Chemical Engineering Transactions (May 2015)
Effect of Different Gas-Solid Drag Models in a High-Flux Circulating Fluidized Bed Riser
Abstract
Circulating fluidized beds (CFBs) have applications in many industrial processes like fluid catalytic cracking, coal gasification, coal combustion, biomass gasification and chemical looping. Consequently, the process have been studied intensively for many researchers seeking to understand the complex gas-solid flow encountered in circulating fluidized beds. In this sense, the Computational Fluid Dynamics (CFD) tools are very useful to study gas-solid flows, but this approach directly depends on the correct choice of the mathematical models.

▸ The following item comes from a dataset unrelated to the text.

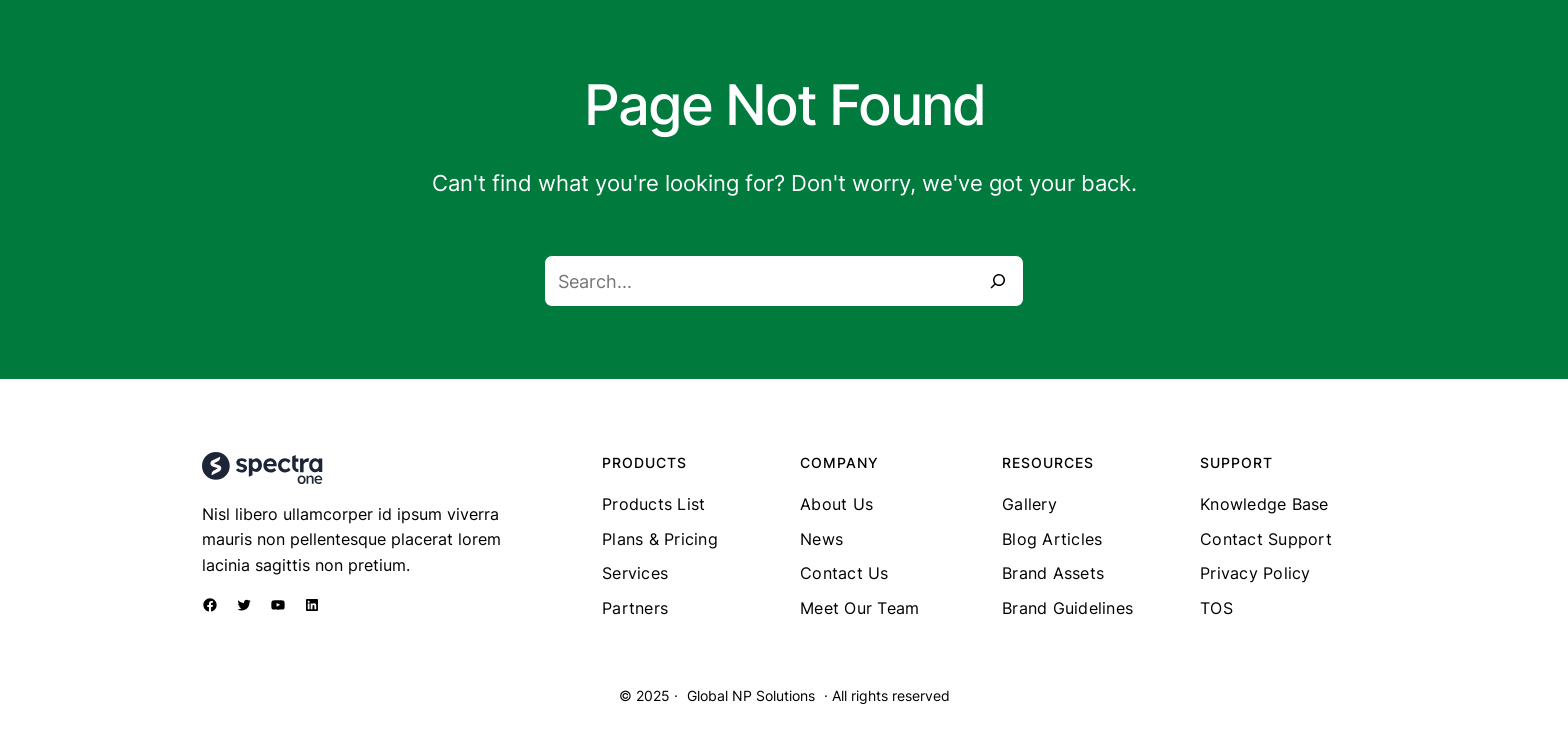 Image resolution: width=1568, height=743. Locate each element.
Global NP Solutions (751, 695)
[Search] (998, 281)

There are many numerical studies on CFBs at low solids fluxes and only a few studies for high solids flux, which is very common in many applications, therefore, this regime was chosen to conduct the simulations in this work. The results were compared with experimental data on a riser with an internal diameter of 76 mm and a height of 10 m. Radial and axial profiles were computed using a two-phase 3-D computational fluid dynamics model, with four different correlations for the drag between the phases, Gidaspow, Syamlal-O’Brien, and other two models that account for particle clusters, the energy-minimization multi-scale (EMMS) and the Four-Zone model. The results indicates that all the correlations predicts the solids concentration, found experimentally, in the dilute and developed flow regions but, in the region of highest solids concentration, especially at the level close to the inlet, the Gidaspow and Syamlal-O’Brien correlations not properly represented the solids concentration. The EMMS and Four-Zone models improved the results on these regions showing the influence of these models especially at the bottom of the riser, where the solids concentration is higher.